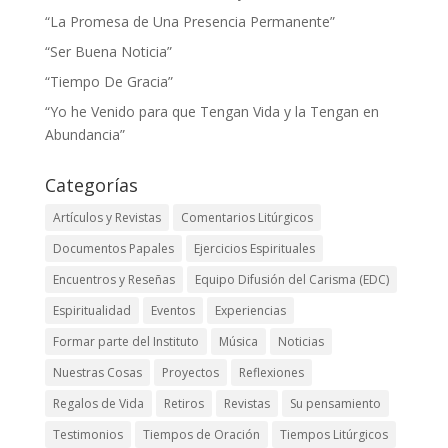
“La Promesa de Una Presencia Permanente”
“Ser Buena Noticia”
“Tiempo De Gracia”
“Yo he Venido para que Tengan Vida y la Tengan en
Abundancia”
Categorías
Artículos y Revistas
Comentarios Litúrgicos
Documentos Papales
Ejercicios Espirituales
Encuentros y Reseñas
Equipo Difusión del Carisma (EDC)
Espiritualidad
Eventos
Experiencias
Formar parte del Instituto
Música
Noticias
Nuestras Cosas
Proyectos
Reflexiones
Regalos de Vida
Retiros
Revistas
Su pensamiento
Testimonios
Tiempos de Oración
Tiempos Litúrgicos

> [Task instructions] Give the listing above again in its entirety and exactly; do not include the pictures.

> [Task response]
“La Promesa de Una Presencia Permanente”
“Ser Buena Noticia”
“Tiempo De Gracia”
“Yo he Venido para que Tengan Vida y la Tengan en
Abundancia”
Categorías
Artículos y Revistas
Comentarios Litúrgicos
Documentos Papales
Ejercicios Espirituales
Encuentros y Reseñas
Equipo Difusión del Carisma (EDC)
Espiritualidad
Eventos
Experiencias
Formar parte del Instituto
Música
Noticias
Nuestras Cosas
Proyectos
Reflexiones
Regalos de Vida
Retiros
Revistas
Su pensamiento
Testimonios
Tiempos de Oración
Tiempos Litúrgicos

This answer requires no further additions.